Smartphones have replaced newspapers and televisions and only 10% of young people regularly keep up with news using a non-digital source. More than half (59%) of Gen Z and Millennials say they keep up with news more via video compared to 41% who say they keep up with it more via text. The majority would rather use video than text to keep up with news, says the report.

Another article in The Guardian written by Katie Bishop compares young people, clicking on Instagram to get the latest news to be as normal and habitual as the previous generation picking up a daily newspaper. So how is it that a site, asks Katie, that has “traditionally been a platform for sharing lifestyle content rather than hard news,” is now ‘updating’ millennials and Gen Z, about “news?” The piece cites Jennifer Grygiel, an educator at Syracuse University who says,” The challenge with Instagram is that it’s a highly visual space, so people share memes that are more about influencing than informing and people need to exercise caution and be aware of who they’re engaging with.” Visual sources of “news” cannot be fact checked easily and are more about amassing influence than dispensing information. As social media algorithms make us gravitate towards content we have liked or subscribed to, we begin to access more of the same and find ourselves in an echo chamber of reinforced biases. This further polarises people and keeps them distracted from real issues and in different “information worlds.”

Is there an upside?

The Black Lives Matter movement, the momentum initiated by Greta Thunberg to keep climate change at the heart of political conversations, the Women’s March in 2017, the 2018  protests against gun violence in the United States post  the Marjory Stoneman Douglas High School shootout, the farmer protests in India and acts of dissent led by young people all over the world show that news need not only be consumed but can also be created proactively in order to change outmoded social, economic and cultural systems. And that young people can use social media to galvanise change, amass support and build synergies as was visible during the Hong Kong protests in 2019.

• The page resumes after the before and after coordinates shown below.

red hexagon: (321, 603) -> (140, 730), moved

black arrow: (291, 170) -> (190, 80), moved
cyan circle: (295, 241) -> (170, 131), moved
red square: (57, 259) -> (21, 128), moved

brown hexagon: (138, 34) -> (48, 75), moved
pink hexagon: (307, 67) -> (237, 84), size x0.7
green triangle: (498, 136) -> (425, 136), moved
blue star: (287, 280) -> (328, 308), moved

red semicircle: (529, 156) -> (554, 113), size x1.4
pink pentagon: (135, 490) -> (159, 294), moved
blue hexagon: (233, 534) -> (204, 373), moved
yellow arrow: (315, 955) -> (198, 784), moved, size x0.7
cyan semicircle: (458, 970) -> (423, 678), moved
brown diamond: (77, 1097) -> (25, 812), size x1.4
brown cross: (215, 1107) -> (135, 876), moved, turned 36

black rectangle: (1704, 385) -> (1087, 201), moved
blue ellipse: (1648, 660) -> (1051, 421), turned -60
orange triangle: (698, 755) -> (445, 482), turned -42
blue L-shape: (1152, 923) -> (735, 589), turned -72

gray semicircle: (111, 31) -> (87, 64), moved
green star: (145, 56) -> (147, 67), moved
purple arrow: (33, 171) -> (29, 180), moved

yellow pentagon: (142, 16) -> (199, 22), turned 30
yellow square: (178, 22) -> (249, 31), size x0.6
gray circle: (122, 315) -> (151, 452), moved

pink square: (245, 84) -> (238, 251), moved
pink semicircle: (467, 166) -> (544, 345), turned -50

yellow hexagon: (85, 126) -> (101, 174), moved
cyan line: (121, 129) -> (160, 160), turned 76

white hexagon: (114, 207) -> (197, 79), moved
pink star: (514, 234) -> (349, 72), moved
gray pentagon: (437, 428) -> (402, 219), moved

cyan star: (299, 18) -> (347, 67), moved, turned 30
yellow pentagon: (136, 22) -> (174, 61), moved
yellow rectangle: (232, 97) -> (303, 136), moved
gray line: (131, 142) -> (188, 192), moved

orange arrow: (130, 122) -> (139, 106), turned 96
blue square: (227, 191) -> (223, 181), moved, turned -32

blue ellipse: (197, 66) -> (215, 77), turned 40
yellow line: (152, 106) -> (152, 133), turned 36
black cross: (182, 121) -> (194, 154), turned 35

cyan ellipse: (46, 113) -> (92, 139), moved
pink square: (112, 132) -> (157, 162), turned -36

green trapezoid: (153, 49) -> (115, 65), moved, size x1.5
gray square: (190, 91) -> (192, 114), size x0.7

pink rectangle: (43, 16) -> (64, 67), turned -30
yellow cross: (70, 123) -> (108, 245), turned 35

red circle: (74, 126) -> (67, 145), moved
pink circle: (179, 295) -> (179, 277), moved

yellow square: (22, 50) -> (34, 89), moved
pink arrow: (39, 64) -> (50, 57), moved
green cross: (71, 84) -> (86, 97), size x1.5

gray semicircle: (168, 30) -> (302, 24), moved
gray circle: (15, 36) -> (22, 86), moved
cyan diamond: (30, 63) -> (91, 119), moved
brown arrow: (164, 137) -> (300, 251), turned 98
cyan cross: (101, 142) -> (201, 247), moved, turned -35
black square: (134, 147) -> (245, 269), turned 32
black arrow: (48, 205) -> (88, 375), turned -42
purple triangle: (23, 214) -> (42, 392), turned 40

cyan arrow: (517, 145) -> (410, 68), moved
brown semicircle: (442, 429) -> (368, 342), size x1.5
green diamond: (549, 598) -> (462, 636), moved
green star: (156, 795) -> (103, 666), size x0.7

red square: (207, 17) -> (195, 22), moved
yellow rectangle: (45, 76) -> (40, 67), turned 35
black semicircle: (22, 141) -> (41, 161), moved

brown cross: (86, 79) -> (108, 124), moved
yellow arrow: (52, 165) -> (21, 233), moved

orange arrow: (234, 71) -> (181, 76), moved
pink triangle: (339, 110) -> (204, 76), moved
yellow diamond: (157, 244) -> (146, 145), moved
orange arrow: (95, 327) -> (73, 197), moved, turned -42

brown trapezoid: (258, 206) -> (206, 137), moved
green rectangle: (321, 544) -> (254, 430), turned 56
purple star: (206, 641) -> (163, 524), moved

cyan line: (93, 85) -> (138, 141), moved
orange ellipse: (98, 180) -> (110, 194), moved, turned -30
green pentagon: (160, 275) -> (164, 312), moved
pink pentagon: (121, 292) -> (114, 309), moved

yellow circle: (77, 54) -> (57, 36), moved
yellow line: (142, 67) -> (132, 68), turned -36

This is why whenever a state driven crackdown happens, the internet is the first casualty.  The downside is ofcourse, the rise of misinformation resulting in cults like QAnon and the propagation of fake news that resulted in the January 6 insurrection in the US and tens of thousands of protestors clashing with security forces over COVID-19 restrictions in Brussels this week. As the Guardian article noted, when young people become content creators rather than just consumers, biases, misinformation and fake news can creep in. Experts also believe it is high time social media platforms filtered fake news, became more responsible towards monitoring hate speech and distributed news with more accountability.

Implications, anyone?

What research has thrown up is that in the age of digital media, there is little patience or time for content that is not smartphone compliant, interesting, fun or relevant enough. This means that algorithms are increasingly deciding what the young will watch and therein lies the danger. Unless people make a conscious effort to seek authentic news, what will happen to publishers who are trying to maintain high journalistic standards? How will they sustain themselves if nobody consumes their content? Many are coming up with strategies to mix hard news with engaging visual elements to reach out to younger demographics but the future of hard news, for now, seems uncertain. And that is not good news because it means that we can no longer agree upon core facts about anything. And the premise of ‘Don’t Look Up ‘ seems closer to life than to science fiction because the film could be a metaphor for all of us looking at our smartphones while the world combusts around us.